Extracted page text data
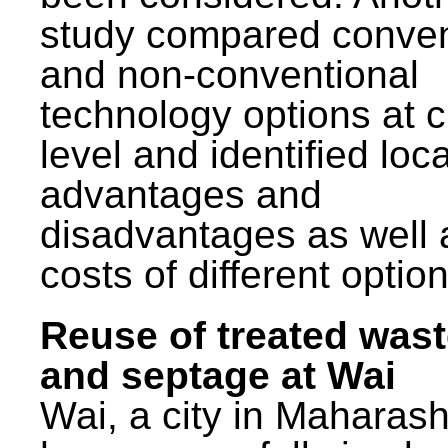
study compared conven
and non-conventional
technology options at c
level and identified loca
advantages and
disadvantages as well 
costs of different option
Reuse of treated was
and septage at Wai
Wai, a city in Maharash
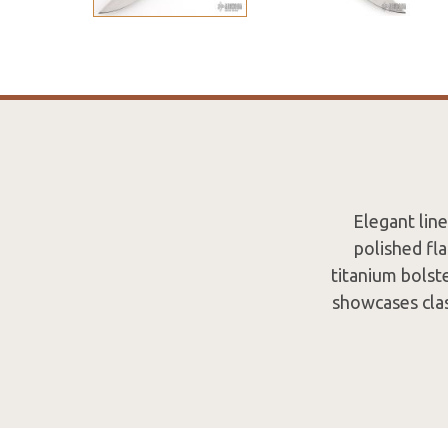
Elegant line
polished fl
titanium bolste
showcases clas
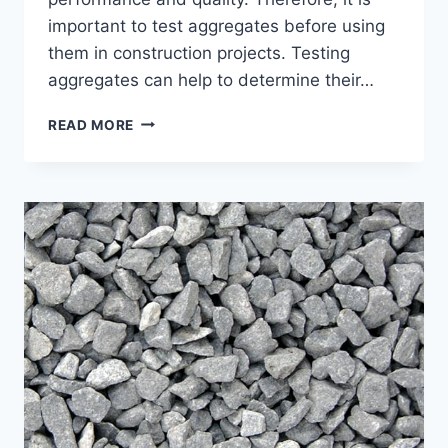
important to test aggregates before using
them in construction projects. Testing
aggregates can help to determine their…
IMPORTANCE
READ MORE
OF
AGGREGATES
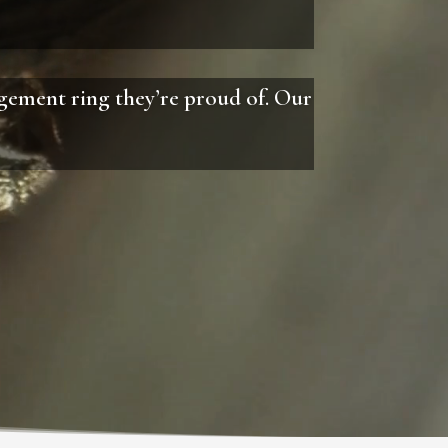
agement ring they’re proud of. Our
.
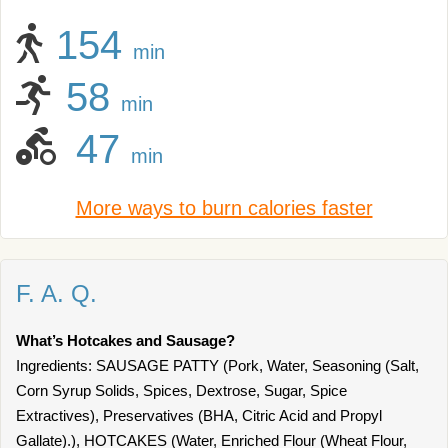
154
min
58
min
47
min
More ways to burn calories faster
F. A. Q.
What’s Hotcakes and Sausage?
Ingredients: SAUSAGE PATTY (Pork, Water, Seasoning (Salt,
Corn Syrup Solids, Spices, Dextrose, Sugar, Spice
Extractives), Preservatives (BHA, Citric Acid and Propyl
Gallate).), HOTCAKES (Water, Enriched Flour (Wheat Flour,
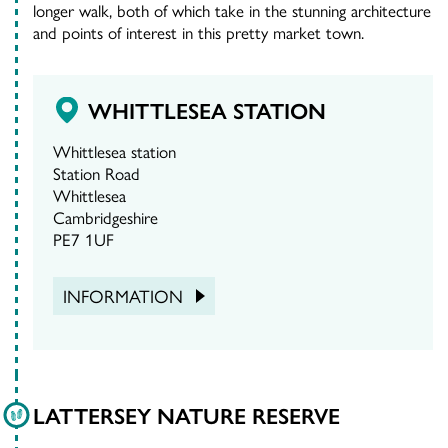
longer walk, both of which take in the stunning architecture
and points of interest in this pretty market town.
WHITTLESEA STATION
Whittlesea station
Station Road
Whittlesea
Cambridgeshire
PE7 1UF
INFORMATION
LATTERSEY NATURE RESERVE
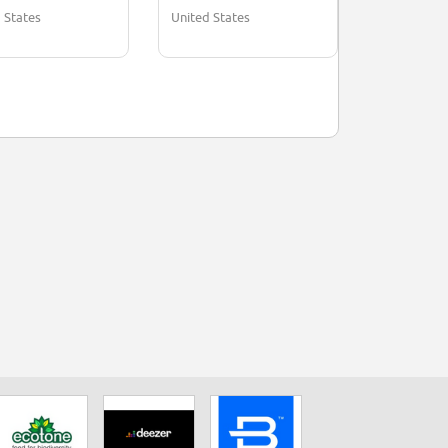
 States
United States
United Stat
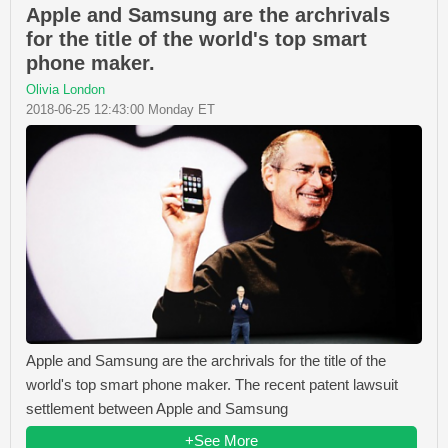
Apple and Samsung are the archrivals
for the title of the world's top smart
phone maker.
Olivia London
2018-06-25 12:43:00 Monday ET
Apple and Samsung are the archrivals for the title of the
world's top smart phone maker. The recent patent lawsuit
settlement between Apple and Samsung
+See More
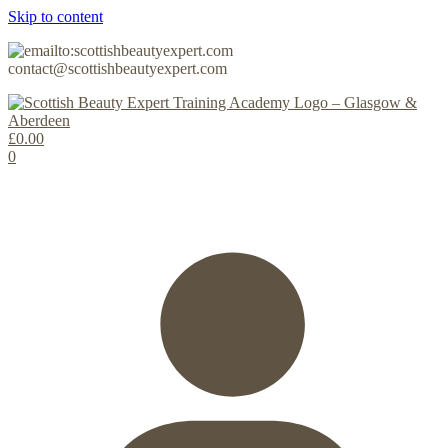
Skip to content
contact@scottishbeautyexpert.com
£
0.00
0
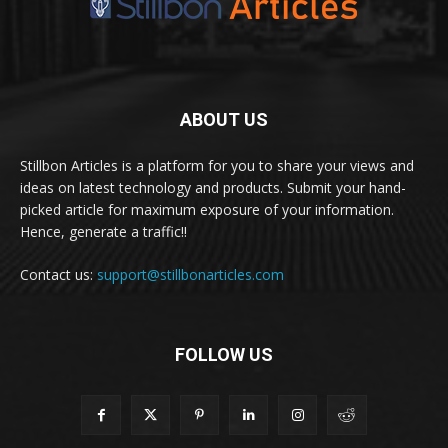
ABOUT US
Stillbon Articles is a platform for you to share your views and
ideas on latest technology and products. Submit your hand-
picked article for maximum exposure of your information.
Hence, generate a traffic!!
Contact us:
support@stillbonarticles.com
FOLLOW US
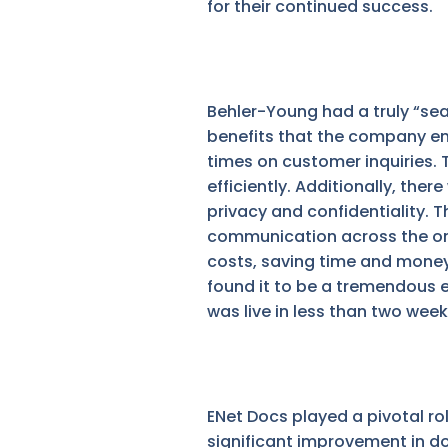
for their continued success.
Behler-Young had a truly “se
benefits that the company en
times on customer inquiries.
efficiently. Additionally, th
privacy and confidentiality. 
communication across the org
costs, saving time and money
found it to be a tremendous e
was live in less than two wee
ENet Docs played a pivotal ro
significant improvement in d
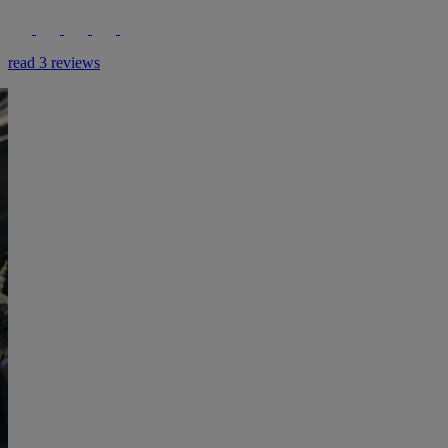
read 3 reviews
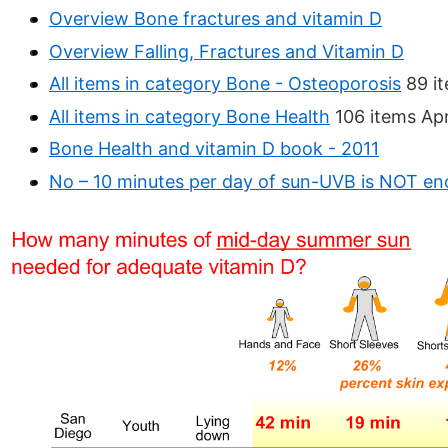
Overview Bone fractures and vitamin D
Overview Falling, Fractures and Vitamin D
All items in category Bone - Osteoporosis
89 it
All items in category Bone Health
106 items Apr
Bone Health and vitamin D book - 2011
No – 10 minutes per day of sun-UVB is NOT e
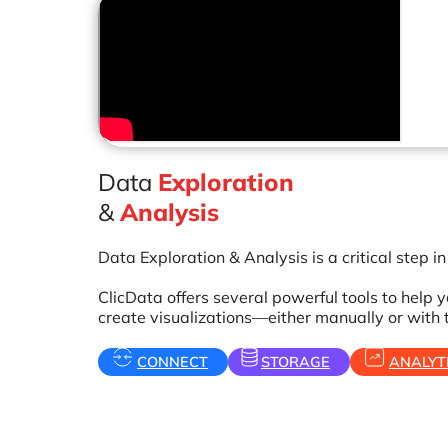
Data
Exploration
&
Analysis
Data Exploration & Analysis is a critical step i
ClicData offers several powerful tools to help
create visualizations—either manually or with 
CONNECT
STORAGE
ANALYT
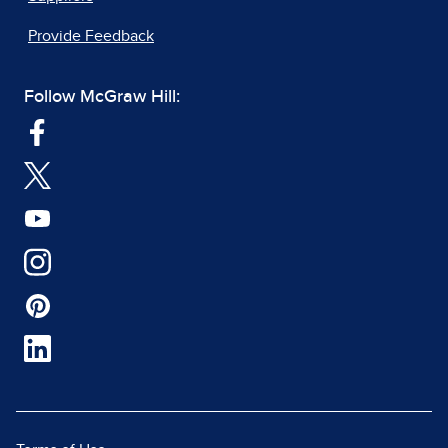
Provide Feedback
Follow McGraw Hill:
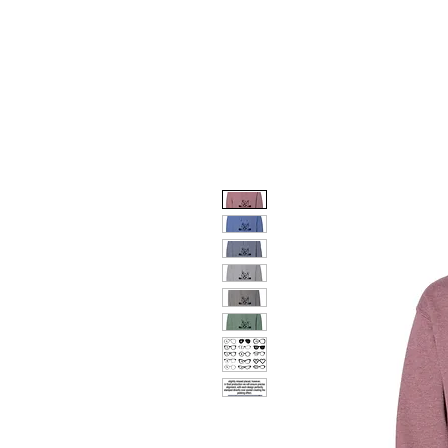
HOME
DOG FACES
HUNTIN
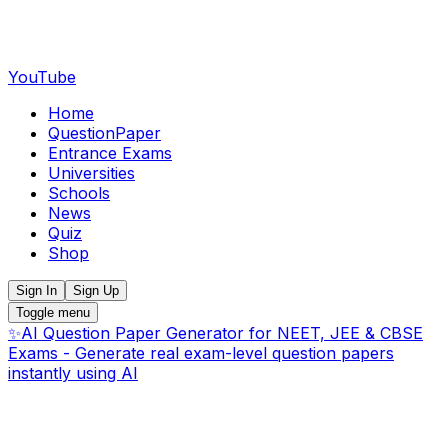
YouTube
Home
QuestionPaper
Entrance Exams
Universities
Schools
News
Quiz
Shop
Sign In
Sign Up
Toggle menu
✨
AI Question Paper Generator for NEET, JEE & CBSE
Exams - Generate real exam-level question papers
instantly using AI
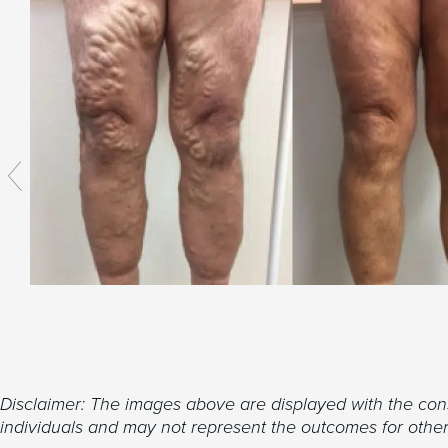
Disclaimer: The images above are displayed with the conse
individuals and may not represent the outcomes for others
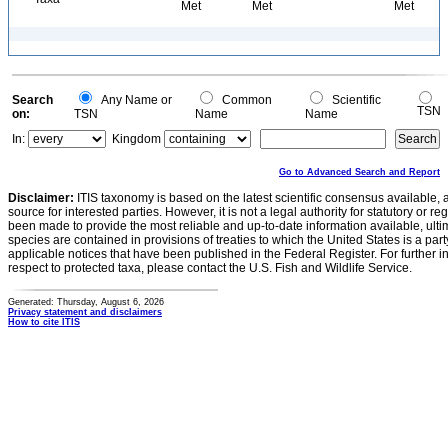
Met
Met
Met
Search
Any Name or
Common
Scientific
TSN
on:
TSN
Name
Name
In:
Kingdom
Go to Advanced Search and Report
Disclaimer:
ITIS taxonomy is based on the latest scientific consensus available, 
source for interested parties. However, it is not a legal authority for statutory or r
been made to provide the most reliable and up-to-date information available, ulti
species are contained in provisions of treaties to which the United States is a party
applicable notices that have been published in the Federal Register. For further i
respect to protected taxa, please contact the U.S. Fish and Wildlife Service.
Generated: Thursday, August 6, 2026
Privacy statement and disclaimers
How to cite ITIS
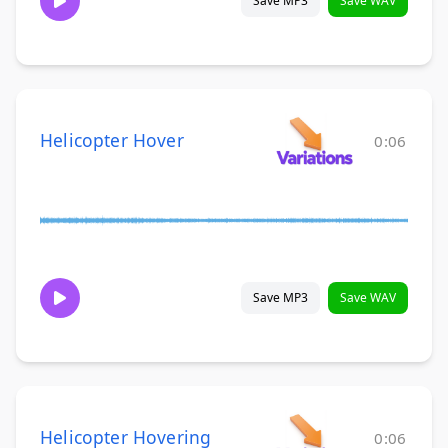
Save MP3
Save WAV
Helicopter Hover
0:06
Save MP3
Save WAV
Helicopter Hovering
0:06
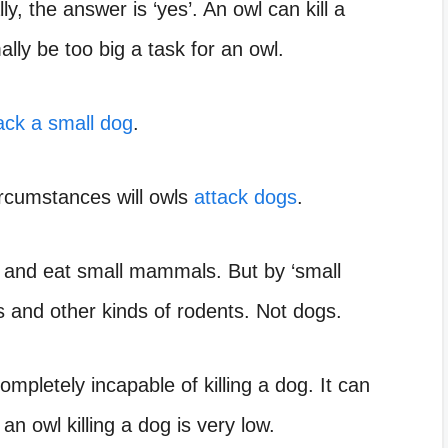
ly, the answer is ‘yes’. An owl can kill a
ally be too big a task for an owl.
ack a small dog
.
circumstances will owls
attack dogs
.
ill and eat small mammals. But by ‘small
 and other kinds of rodents. Not dogs.
ompletely incapable of killing a dog. It can
 an owl killing a dog is very low.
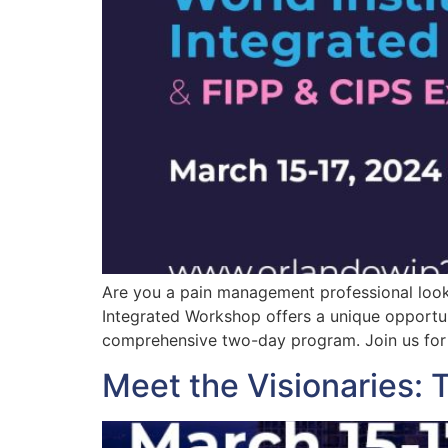
Are you a pain management professional lookin
Integrated Workshop offers a unique opportun
comprehensive two-day program. Join us for 
Meet the Visionaries:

_WHAT THIS TASK INVOLVES_: For every line of the records that has the word "items" in it, make a copy.

_FINISHED TASK_:
All items in category Bone - Osteoporosis
All items in category Bone Health
106 items Apr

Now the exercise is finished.